A história dos ginásios de escalada: como nasceu a modalidade indoor

Se alguém pretende evoluir na escalada, esportivamente falando, é imprescindível que treine duro. Não há fórmula mágica. Até mesmo os “tocados por Deus”, se confiarem somente nas habilidades natas que possuem, não vão progredir no esporte. Há cerca de 15 ou 20 anos atrás, muitos praticantes acreditavam que somente estar sempre escalando na rocha, bastaria para uma evolução.

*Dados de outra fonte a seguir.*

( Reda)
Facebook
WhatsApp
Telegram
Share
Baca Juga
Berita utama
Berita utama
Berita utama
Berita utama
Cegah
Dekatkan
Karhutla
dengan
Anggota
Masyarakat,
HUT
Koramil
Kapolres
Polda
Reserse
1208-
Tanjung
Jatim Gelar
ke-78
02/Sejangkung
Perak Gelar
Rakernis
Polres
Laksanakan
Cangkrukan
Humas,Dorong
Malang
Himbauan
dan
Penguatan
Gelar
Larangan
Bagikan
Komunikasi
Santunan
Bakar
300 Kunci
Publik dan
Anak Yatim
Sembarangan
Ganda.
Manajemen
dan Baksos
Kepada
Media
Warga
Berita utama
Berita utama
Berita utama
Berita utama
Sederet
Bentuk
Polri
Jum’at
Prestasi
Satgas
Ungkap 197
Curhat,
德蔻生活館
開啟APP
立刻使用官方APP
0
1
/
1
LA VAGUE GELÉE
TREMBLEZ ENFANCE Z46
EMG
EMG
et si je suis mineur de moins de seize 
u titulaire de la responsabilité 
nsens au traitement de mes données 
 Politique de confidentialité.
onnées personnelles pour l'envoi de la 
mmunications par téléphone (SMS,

Com o passar do tempo, os ginásios de escalada começaram a se multiplicar pelo mundo e este pensamento acabou sendo esquecido. Neles, vários escaladores treinaram e encontraram a evolução de maneira bem rápida. A própria evolução do grau máximo de escalada esportiva e boulder encadenado evoluiu muito, graças aos ginásios e academias de escalada.

Popularidade das academias

Ao contrário do que alardeiam os maus administradores, uma academia ou ginásio de escalada não é um empreendimento deficitário. Mas, como qualquer estabelecimento comercial existente no mundo, a longevidade e sucesso empresarial estão ligados diretamente às habilidades gerenciais de quem dirige o negócio. Nem mesmo o negócio mais lucrativo do mundo resiste a uma administração desastrosa, pois quando for mal administrado acabará por fechar as portas e decretar falência.

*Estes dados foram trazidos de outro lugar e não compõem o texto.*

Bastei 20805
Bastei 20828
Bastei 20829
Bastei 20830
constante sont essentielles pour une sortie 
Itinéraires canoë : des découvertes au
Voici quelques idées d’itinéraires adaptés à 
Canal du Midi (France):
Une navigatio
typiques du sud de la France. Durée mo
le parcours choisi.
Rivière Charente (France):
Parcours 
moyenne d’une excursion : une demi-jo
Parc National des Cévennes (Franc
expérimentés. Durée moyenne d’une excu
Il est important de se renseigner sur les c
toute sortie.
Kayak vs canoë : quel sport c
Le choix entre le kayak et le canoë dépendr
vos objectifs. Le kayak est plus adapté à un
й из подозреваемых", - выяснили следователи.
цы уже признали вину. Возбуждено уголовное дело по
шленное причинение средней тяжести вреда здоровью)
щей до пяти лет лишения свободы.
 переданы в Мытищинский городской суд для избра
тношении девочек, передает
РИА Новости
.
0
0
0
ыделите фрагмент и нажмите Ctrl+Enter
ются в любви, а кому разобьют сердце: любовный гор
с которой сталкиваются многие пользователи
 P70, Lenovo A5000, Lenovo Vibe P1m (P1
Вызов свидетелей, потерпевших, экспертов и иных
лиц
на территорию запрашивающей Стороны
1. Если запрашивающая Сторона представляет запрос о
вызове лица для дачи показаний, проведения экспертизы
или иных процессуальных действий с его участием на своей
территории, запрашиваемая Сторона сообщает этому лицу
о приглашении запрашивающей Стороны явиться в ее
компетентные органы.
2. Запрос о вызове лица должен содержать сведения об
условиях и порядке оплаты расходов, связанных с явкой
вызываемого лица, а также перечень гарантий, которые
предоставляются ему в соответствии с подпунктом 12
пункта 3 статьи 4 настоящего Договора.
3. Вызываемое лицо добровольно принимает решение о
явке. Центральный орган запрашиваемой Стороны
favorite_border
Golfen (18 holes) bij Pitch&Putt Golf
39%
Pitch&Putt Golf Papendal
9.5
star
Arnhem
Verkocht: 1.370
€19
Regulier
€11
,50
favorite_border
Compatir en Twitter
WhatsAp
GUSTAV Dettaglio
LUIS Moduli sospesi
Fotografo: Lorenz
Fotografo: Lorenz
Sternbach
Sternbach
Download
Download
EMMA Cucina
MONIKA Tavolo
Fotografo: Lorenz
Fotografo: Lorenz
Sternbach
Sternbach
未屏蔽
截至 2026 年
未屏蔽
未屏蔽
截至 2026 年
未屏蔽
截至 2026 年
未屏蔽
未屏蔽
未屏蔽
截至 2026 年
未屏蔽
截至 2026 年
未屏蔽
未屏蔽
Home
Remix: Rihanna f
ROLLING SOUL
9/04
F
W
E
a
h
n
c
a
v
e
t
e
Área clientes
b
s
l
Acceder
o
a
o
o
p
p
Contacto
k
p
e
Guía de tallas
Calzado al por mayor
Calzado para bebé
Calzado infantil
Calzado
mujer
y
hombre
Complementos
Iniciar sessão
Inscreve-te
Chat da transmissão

Por isso, a cada dia, mais empresários vislumbram que um ginásio de escalada é uma boa oportunidade de investimento. Uma prova disso está no crescimento acentuado deste tipo de negócio no mundo inteiro, incluindo no Brasil.

Somente no Brasil, que faz parte de nossa realidade, foram abertos cinco novos ginásios de escalada em 2017. No início de 2018, em Belo Horizonte inaugurou um novo espaço, em São Paulo inaugurou um após dez anos e se prepara para outro até o final do ano. Muito deste crescimento é devido ao interesse pelo esporte, impulsionado pela inclusão da escalada nas Olimpíadas de Tóquio em 2020.

Foto:: http://www.thegoodlifedenver.com/

Segundo o último levantamento feito pela associação das academias de escaladas dos EUA, existem aproximadamente 4,5 milhões de escaladores em todo país. No total, os EUA possuem 311,6 milhões de habitantes. No Brasil não há este tipo de levantamento, mas praticamente todas as capitais das Regiões Sul, Sudeste e Centro-Oeste possuem ginásios de escalada. O que leva a crer que o número de escaladores em terras brasileiras tenda a ser proporcionalmente igual ao dos EUA.

Ainda de acordo com a associação norte-americana, aproximadamente 1.000 pessoas dão entrada em um ginásio de escalada nos EUA, todos os dias. Até mesmo no tradicional jornal americano The New York Times, a escalada e os estabelecimentos de escalada foram destaques em suas reportagens nos últimos dois anos.

A origem

Foto da parede de Leeds

O objetivo de um ginásio ou academia de escalada é simples: permitir que seus frequentadores possam treinar suas habilidades no esporte. Portanto, socialmente falando, onde há um escalador inquieto porque não consegue escalar, há potencial para um ginásio a ser aberto.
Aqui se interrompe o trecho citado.